A Kindle on the edge… of being binned
Well, it’s a New Year, so what better time to peek into some useful device for no other reason than it was already broken when I picked up, honest? After the unqualified success of my last “What’s in a…” post, I thought I would
try do it again, with something different.
Before the end of 2015, actually quite a way before, my lovely Kindle lost its own plot as well as those of the books stored on it. I suspect that the poor device knew what was in the pipeline – I discovered it had stopped working when I was about load onto it a copy of my NaNoWriMo efforts, “The Xylophone at the Gates of Dawn”. Personally, I would not have been offended if it had just said “No, please don’t make me store that rubbish in my brain”. However, my Kindle chose quietly to stop working. The charging light would only stay on for about twelve seconds (okay, exactly twelve seconds) before switching off. I am sure there is a little emoticon chappy that represents me going “harrumph”, but I haven’t found it yet.

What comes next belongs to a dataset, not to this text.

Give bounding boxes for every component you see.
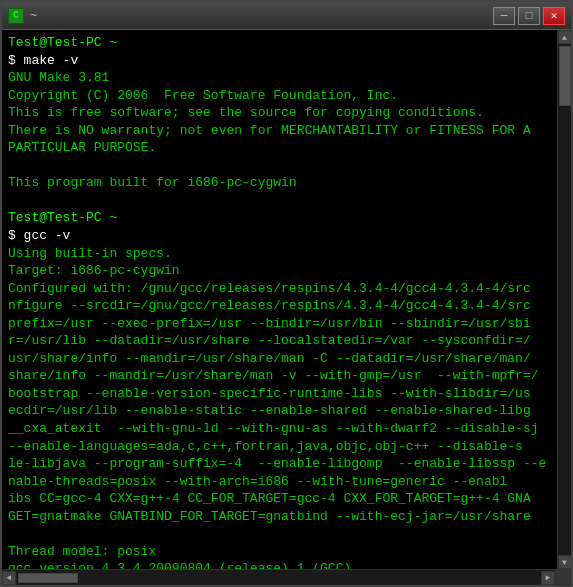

Cover removed with a handy plectrum
Taking one of these things apart is actually quite easy as long as you remember to be gentle, to treat your Kindle kindly. The many plastic lug things that hold the case together can be eased apart with nothing stronger than a piece of plastic, rather than a metal screwdriver.* Personally, I use whatever was lying around – in this case, a guitar plectrum (my workbench is surrounded by guitars and broken dreams, so it wasn’t that surprising a choice). I have previously replaced the broken screen of niece-of-snail a year ago when she sat on her Kindle (probably) and learnt then that plastic beats metal at this task. There are also twenty tiny screws to remove – not so bad when you consider that the newer Kindle Paperwhite devices are simply glued to the screen so completely impossible to separate and thus to fix. Shame on you Amazon!
The battery and, below it, the 3G module. The bits shrouded in metal contain magic. Or possibly cheese.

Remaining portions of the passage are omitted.